Personal information
- Born: 22 April 1999 (age 27) Suzano, Brazil

Honours
Women's sitting volleyball
Representing Brazil
Paralympic Games
| Bronze medal – third place | 2016 Rio | Team competition |
| Bronze medal – third place | 2020 Tokyo | Team competition |
World Championship
| Gold medal – first place | 2022 Sarajevo | Team |
Para-badminton
Representing Brazil
Parapan American Games
| Gold medal – first place | 2023 Santiago | Mixed doubles SL3–SU5 |
| Silver medal – second place | 2023 Santiago | Women's singles SL4 |

= Edwarda Dias =

Brazilian paralympic sitting volleyball player (born 1999)

Edwarda de Oliveira Dias (born 22 April 1999) is a Brazilian Paralympic volleyball player. She won the bronze medal playing for the Brazilian Women's National Team in sitting volleyball at the 2016 Summer Paralympics in Rio de Janeiro. This was the first medal for Brazil in sitting volleyball at the Paralympics.

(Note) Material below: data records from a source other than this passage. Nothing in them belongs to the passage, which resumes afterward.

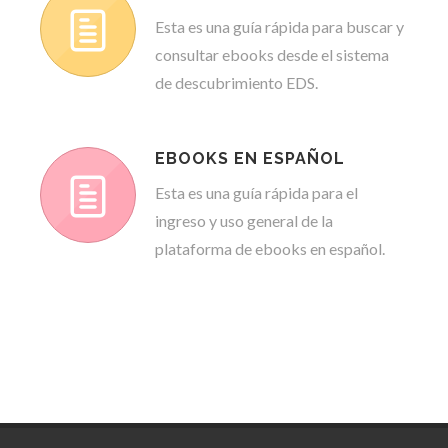
Esta es una guía rápida para buscar y
consultar ebooks desde el sistema
de descubrimiento EDS.
EBOOKS EN ESPAÑOL
Esta es una guía rápida para el
ingreso y uso general de la
plataforma de ebooks en español.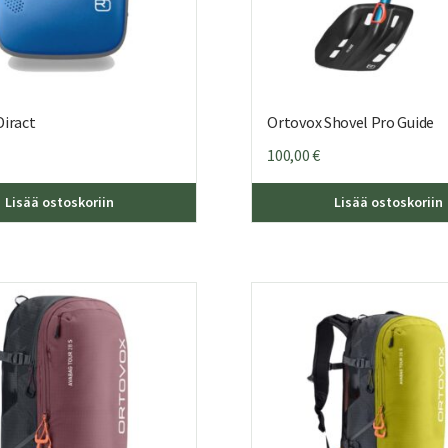
Diract
Ortovox Shovel Pro Guide
100,00
€
Lisää ostoskoriin
Lisää ostoskoriin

Dias represented Brazil at the 2020 Paralympics in Tokyo, playing as a striker, setter, central, midfielder, and winger in the national sitting volleyball team. At the Tokyo 2020 Paralympic Games, the Brazilian Women's National Team in sitting volleyball, where Dias was one of the key players, won the bronze medal again, following their win over Canada 3–1 at Makuhari Messe Hall.

In February 2022, Dias, along with other members of the Brazilian women's sitting volleyball team, trained at the Paralympic Training Center in São Paulo to prepare for the Paris 2024 cycle.